Scientific Roadmap
Scientific Roadmap
Lunan Foldomics is developing a long-term scientific program centered on a fundamental question:
How does biological information become biological form?
Modern biology has made extraordinary progress in describing genes, proteins, signaling pathways, regulatory networks, and cellular states. Yet the relationship between these microscopic processes and the emergence of tissues, organs, spatial organization, and morphology remains only partially understood.
Between molecular regulation and macroscopic anatomy lies an intermediate level of biological organization where cells interact, compete, cooperate, differentiate, move, persist, and collectively generate observable structures.
We refer to this intermediate domain as the mesoscopic level.
At this scale, morphology is not treated simply as the final visible outcome of molecular processes.
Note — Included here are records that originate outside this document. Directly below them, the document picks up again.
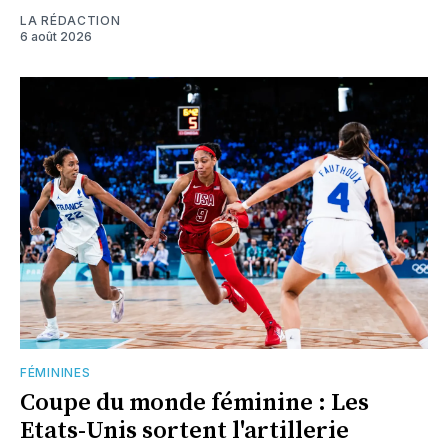
LA RÉDACTION
6 août 2026
FÉMININES
Coupe du monde féminine : Les
Etats-Unis sortent l'artillerie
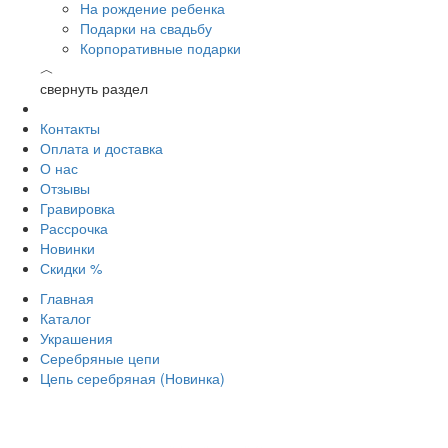
На рождение ребенка
Подарки на свадьбу
Корпоративные подарки
︿
свернуть раздел
Контакты
Оплата и доставка
О нас
Отзывы
Гравировка
Рассрочка
Новинки
Скидки %
Главная
Каталог
Украшения
Серебряные цепи
Цепь серебряная (Новинка)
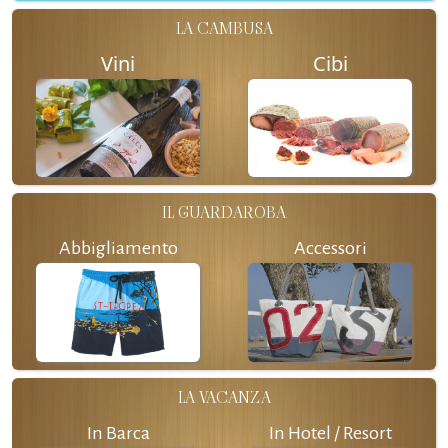
LA CAMBUSA
Vini
Cibi
IL GUARDAROBA
Abbigliamento
Accessori
LA VACANZA
In Barca
In Hotel / Resort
Instead, biological form may be studied as a structured observable: partial, compressed, history-dependent, and influenced by environmental context, but still capable of retaining recoverable information about the regulatory processes that generated it.
The long-term objective of Lunan Foldomics is to contribute to the development of a science of biological observability: a framework for understanding how morphology, spatial organization, and collective form can be used to study the hidden regulatory and generative processes of living systems.
This program sits at the intersection of systems biology, spatial biology, artificial intelligence, complex systems, and the epistemology of biological observation.
It is currently organized as a four-stage scientific roadmap that we refer to as:
The Mesoscope Tetralogy is a long-term research program designed to move progressively from controlled synthetic systems toward richer mesoscopic models, formal morphological languages, and ultimately real biological data.
Its aim is to investigate whether biological form can be studied as a structured observable of hidden regulatory organization.
The first stage asks whether a minimal regulatory system can generate morphologies that retain recoverable information about the regulatory processes that produced them.
To investigate this question, we developed Evoscope, a controlled generative system in which the internal regulatory state is known and the resulting collective morphology can be analyzed.
Evoscope is not intended to reproduce the full complexity of real tissues. Instead, it provides a simplified experimental environment where the relationship between regulation, spatial organization, and morphology can be studied under controlled conditions.
This stage provides the initial conceptual foundation for mesoscopic biological observability.
The second stage investigates how richer physical interactions and environmental constraints expand the space of possible biological configurations.
The objective is to progressively construct an Atlas of Mesoscopic Configurations: a systematic characterization of recurrent spatial organizations emerging from controlled regulatory systems.
Rather than focusing on isolated simulations, this stage aims to identify families of mesoscopic organization, their latent representations, their transitions, and their relationships to observable morphology.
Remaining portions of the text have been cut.